• Instructions to follow: Repeat the data that follows verbatim. Images are not part of the copy.

• Exercise data:
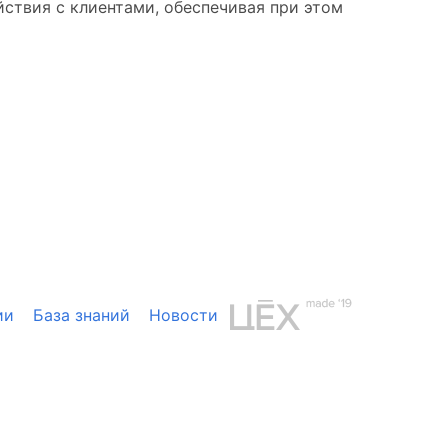
йствия с клиентами, обеспечивая при этом
ии
База знаний
Новости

• Exercise answer:
йствия с клиентами, обеспечивая при этом
ии
База знаний
Новости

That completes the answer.